To put that in some perspective, the 544,270 people of Wyoming have a Representative and two Senators. The 599,657 people of Washington, D.C. have a non-voting Representative and no Senators.
Americans don't like to think of themselves as imperialists. It runs counter to the whole idea of the country. We fought a war against imperialists in order to gain independence. The main grievance that sparked that war was our status as British subjects with no say as to how we were governed. It is pretty difficult to reconcile our treatment of the citizens of Guam, Samoa, the Virgin Islands, Puerto Rico and Washington, D.C. with our republican values, however. The people in our nation's capital can at least vote in the presidential elections, but other than that they are afforded no greater rights and privileges than the residents of the Mariana Islands. Governing far-flung territories without the participation of the people who actually live in those territories is about as close to a textbook definition of imperialism as we have.
This is inexcusable. A political solution will never happen, though. The reason? Pretty simple, actually. Giving the territories statehood would throw the Senate out of any possibility of balance. One of the reasons that Hawaii and Alaska were granted statehood at almost the exact same time was that Hawaii was solidly Democratic and Alaska Republican. Guam, for whatever reason, is relatively conservative, but not to the level of Alaska. And it would only offset one of the more Democratic territories. Would the mayor of Washington, D.C. and the governor of Puerto Rico have to fight in a cage match for statehood?
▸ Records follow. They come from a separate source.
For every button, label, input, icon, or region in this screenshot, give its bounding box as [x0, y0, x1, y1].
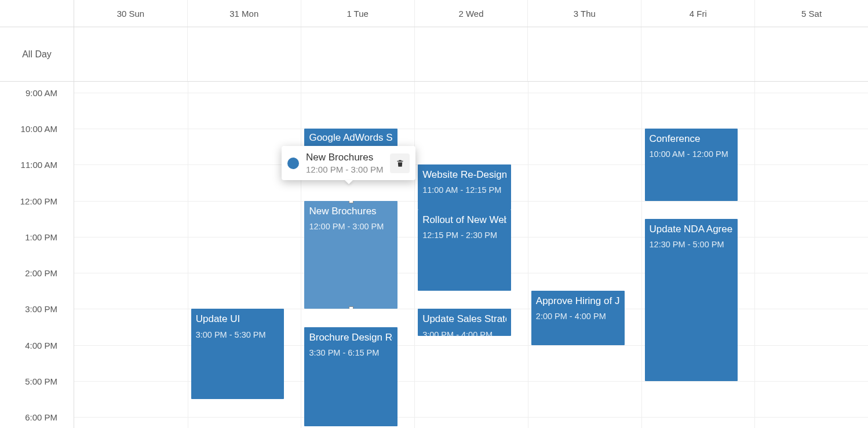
calendar-week-view: 30 Sun 31 Mon 1 Tue 2 Wed 3 Thu 4 Fri 5 … [0, 0, 868, 428]
appointment-time: 12:15 PM - 2:30 PM [422, 230, 506, 241]
appointment-time: 11:00 AM - 12:15 PM [422, 185, 506, 196]
appointment-color-dot-icon [287, 158, 299, 169]
grid-hour-line [74, 129, 868, 129]
allday-cell[interactable] [755, 27, 868, 81]
appointment-title: Update UI [196, 313, 280, 325]
appointment-time: 3:30 PM - 6:15 PM [309, 347, 393, 359]
time-label: 5:00 PM [25, 376, 57, 386]
time-label: 10:00 AM [21, 123, 57, 133]
time-label: 11:00 AM [21, 160, 57, 170]
allday-label: All Day [0, 27, 74, 81]
grid-col-line [528, 82, 528, 428]
time-label: 12:00 PM [20, 196, 57, 206]
grid-col-line [188, 82, 188, 428]
time-axis: 9:00 AM10:00 AM11:00 AM12:00 PM1:00 PM2:… [0, 82, 74, 428]
grid-col-line [754, 82, 755, 428]
time-label: 9:00 AM [25, 87, 57, 97]
appointment-title: New Brochures [309, 205, 393, 218]
day-header-tue[interactable]: 1 Tue [301, 0, 415, 27]
time-col-spacer [0, 0, 74, 27]
appointment[interactable]: Website Re-Design Plan11:00 AM - 12:15 P… [418, 164, 511, 210]
tooltip-title: New Brochures [306, 152, 383, 163]
appointment-title: Brochure Design Review [309, 331, 393, 344]
day-header-mon[interactable]: 31 Mon [188, 0, 301, 27]
allday-cell[interactable] [641, 27, 755, 81]
day-header-fri[interactable]: 4 Fri [641, 0, 755, 27]
allday-cell[interactable] [188, 27, 301, 81]
allday-cell[interactable] [74, 27, 188, 81]
appointment[interactable]: Brochure Design Review3:30 PM - 6:15 PM [304, 327, 397, 426]
time-label: 4:00 PM [25, 340, 57, 350]
day-header-sun[interactable]: 30 Sun [74, 0, 188, 27]
appointment[interactable]: Update UI3:00 PM - 5:30 PM [191, 309, 285, 399]
grid-hour-line [74, 417, 868, 418]
appointment-title: Approve Hiring of John [536, 295, 620, 308]
resize-handle-bottom[interactable] [349, 306, 353, 309]
grid-col-line [641, 82, 642, 428]
grid-hour-line [74, 93, 868, 93]
time-label: 3:00 PM [25, 304, 57, 314]
appointment-time: 12:30 PM - 5:00 PM [650, 239, 734, 250]
appointment[interactable]: Approve Hiring of John2:00 PM - 4:00 PM [531, 291, 625, 345]
appointment-title: Rollout of New Website [422, 214, 506, 226]
time-label: 2:00 PM [25, 268, 57, 278]
appointment[interactable]: Update Sales Strategy3:00 PM - 4:00 PM [418, 309, 511, 336]
allday-cell[interactable] [301, 27, 415, 81]
appointment-title: Google AdWords Strategy [309, 131, 393, 144]
appointment[interactable]: New Brochures12:00 PM - 3:00 PM [304, 201, 397, 309]
allday-cell[interactable] [528, 27, 641, 81]
resize-handle-top[interactable] [349, 201, 353, 203]
appointment-title: Conference [650, 133, 734, 145]
time-label: 6:00 PM [25, 412, 57, 422]
appointment[interactable]: Conference10:00 AM - 12:00 PM [645, 129, 738, 201]
allday-row: All Day [0, 27, 868, 82]
day-header-wed[interactable]: 2 Wed [415, 0, 528, 27]
appointment[interactable]: Update NDA Agreement12:30 PM - 5:00 PM [645, 219, 738, 381]
grid-col-line [301, 82, 301, 428]
day-header-thu[interactable]: 3 Thu [528, 0, 641, 27]
appointment-title: Update Sales Strategy [422, 313, 506, 325]
day-header-sat[interactable]: 5 Sat [755, 0, 868, 27]
delete-appointment-button[interactable] [390, 153, 410, 173]
day-header-row: 30 Sun 31 Mon 1 Tue 2 Wed 3 Thu 4 Fri 5 … [0, 0, 868, 27]
appointment-time: 3:00 PM - 5:30 PM [196, 330, 280, 341]
appointment-time: 10:00 AM - 12:00 PM [650, 149, 734, 160]
appointment-title: Website Re-Design Plan [422, 169, 506, 181]
appointment-time: 3:00 PM - 4:00 PM [422, 330, 506, 336]
appointment-tooltip: New Brochures 12:00 PM - 3:00 PM [282, 146, 415, 180]
trash-icon [396, 159, 404, 168]
time-label: 1:00 PM [25, 232, 57, 242]
tooltip-text: New Brochures 12:00 PM - 3:00 PM [306, 152, 383, 174]
time-grid[interactable]: 9:00 AM10:00 AM11:00 AM12:00 PM1:00 PM2:… [0, 82, 868, 428]
tooltip-time: 12:00 PM - 3:00 PM [306, 164, 383, 174]
appointment-time: 2:00 PM - 4:00 PM [536, 311, 620, 322]
appointment[interactable]: Rollout of New Website12:15 PM - 2:30 PM [418, 210, 511, 291]
grid-cells[interactable]: Update UI3:00 PM - 5:30 PMGoogle AdWords… [74, 82, 868, 428]
appointment-title: Update NDA Agreement [650, 223, 734, 236]
grid-col-line [414, 82, 415, 428]
allday-cell[interactable] [415, 27, 528, 81]
appointment-time: 12:00 PM - 3:00 PM [309, 221, 393, 232]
What would a compromise look like, though? Could we fold the territories in to existing states (D.C. becomes part of Maryland, Puerto Rico and the Virgin Islands go to Florida, Guam and Samoa to Hawaii)? Probably not, given that Florida would become solidly Democratic rather than continuing to hold its status as a
So what then? Let them go and become countries in their own right? Well, why not? It seems unlikely that their respective governments would become enemies of the United States. The Communist Menace doesn't exist anymore, save countries that we are indebted to. I don't have an answer here, I just know that of all the reasons I have to be ashamed of my country, this is simultaneously the most fundamental and overlooked.